Most of the legwork is done by volunteers from a half-dozen rod-and-gun clubs in the southern part of the state (mine included). That includes sussing out landowners who'd be willing to open their land to hunting and allow pheasant stocking. One guy I know goes to Goodwill and buys old pie plates, gathers apples from old orchards (the price is right) and makes them into apple pies, which he then uses to bribe/sweet-talk landowners into opening their land. Seriously. As it is a lot of the cover is "suboptimal" at best - juniper thickets under a long-distance high tension line, swamps, and occasionally farm fields. We get some holdover birds, depending on how rough the winters are.
Almost all the stocking work is done by the guys from the rod and gun clubs. This involves meeting the truck from the hatchery and taking the crated birds in the volunteers' pickup trucks to the release sites, then turning them loose.
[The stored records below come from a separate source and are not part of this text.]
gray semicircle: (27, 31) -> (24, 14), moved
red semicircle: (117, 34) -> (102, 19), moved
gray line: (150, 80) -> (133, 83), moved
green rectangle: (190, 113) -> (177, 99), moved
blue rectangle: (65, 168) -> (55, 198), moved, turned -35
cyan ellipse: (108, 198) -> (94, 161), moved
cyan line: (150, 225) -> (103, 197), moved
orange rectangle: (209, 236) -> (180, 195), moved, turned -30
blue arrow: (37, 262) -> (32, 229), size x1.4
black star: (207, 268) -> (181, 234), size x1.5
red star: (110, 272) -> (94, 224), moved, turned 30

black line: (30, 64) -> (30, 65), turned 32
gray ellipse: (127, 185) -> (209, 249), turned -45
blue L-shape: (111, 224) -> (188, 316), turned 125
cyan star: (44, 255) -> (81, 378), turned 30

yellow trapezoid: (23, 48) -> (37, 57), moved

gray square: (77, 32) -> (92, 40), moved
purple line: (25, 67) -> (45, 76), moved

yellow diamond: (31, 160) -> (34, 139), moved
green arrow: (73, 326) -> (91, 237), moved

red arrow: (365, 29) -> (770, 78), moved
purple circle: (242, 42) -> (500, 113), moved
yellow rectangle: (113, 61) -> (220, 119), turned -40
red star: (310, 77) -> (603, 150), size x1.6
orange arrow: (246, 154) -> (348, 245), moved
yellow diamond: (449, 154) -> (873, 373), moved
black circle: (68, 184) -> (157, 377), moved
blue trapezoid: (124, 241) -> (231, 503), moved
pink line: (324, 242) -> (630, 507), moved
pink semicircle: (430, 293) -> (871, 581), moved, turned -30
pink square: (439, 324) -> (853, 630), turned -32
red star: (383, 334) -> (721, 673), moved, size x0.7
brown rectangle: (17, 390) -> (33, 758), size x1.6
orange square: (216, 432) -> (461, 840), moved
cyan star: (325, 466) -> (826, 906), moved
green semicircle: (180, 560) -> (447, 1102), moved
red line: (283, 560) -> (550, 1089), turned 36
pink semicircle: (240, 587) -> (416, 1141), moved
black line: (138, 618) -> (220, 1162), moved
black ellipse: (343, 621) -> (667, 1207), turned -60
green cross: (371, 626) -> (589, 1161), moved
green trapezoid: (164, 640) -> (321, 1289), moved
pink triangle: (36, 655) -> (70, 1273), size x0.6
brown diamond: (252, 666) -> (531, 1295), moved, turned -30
The total load for each stocking is one F350 towing a large-ish landscaper's trailer loaded with crated birds, i.e., about 750 birds per load. The state stocked 2300 birds last year. http://www.maine.gov/ifw/hunting_trapping/hunting/pheasant.htm
You can suss out that the program is selling maybe 2000 or 2500 stamps, maybe 3000.
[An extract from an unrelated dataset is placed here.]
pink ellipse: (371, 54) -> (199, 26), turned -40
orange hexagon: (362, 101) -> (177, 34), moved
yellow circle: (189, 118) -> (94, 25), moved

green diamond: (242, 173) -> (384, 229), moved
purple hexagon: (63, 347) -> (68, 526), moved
Maine buys its birds from a commercial hatchery/raising operation in another state. At one time, the birds were raised here by volunteers (not state employees), but getting volunteers from a gun club to turn into poultry farmers is a hard sell. It's hard enough to get them to come to a monthly meeting let alone feed and water and protect a couple thousand pheasants on a daily basis. They have other, paying jobs. It wound up being 5 or 6 guys doing all the work. A few years ago when the volunteers in charge lost heart after some mink got into the pens and raised all kinds of [censored], the state went to buying birds. The one year the state had to buy more birds after the flock tested positive for a mosquito-borne illness and had to be destroyed.
Sometimes they're good flyers (like last year) and sometimes not so much (like 4-5 years ago).
Most if not all fish and game departments are primarily judged on and evaluate their own success on the results of deer season and the strength of their deer herd. Pennsylvania is one. (The Dakotas are the biggest exception in my opinion.) Pheasants take a distant second, third or fourth (behind turkeys and other big game). As it is, right now the PA guys who buy a license so they can hunt deer on the first day and the Saturdays of the season are subsidizing everything else. If you go to a pheasant stamp you will quickly find out how many guys are willing to part with another $25. (Not many. Surprisingly few.) The Game Commission will, too, and they will quickly adjust their priorities. And you won't see hundreds of thousands of birds being stocked ever again, nor will you see much research time, effort or money spent on restoring the populations that used to exist.
You don't have to believe me, but what I've told you is true.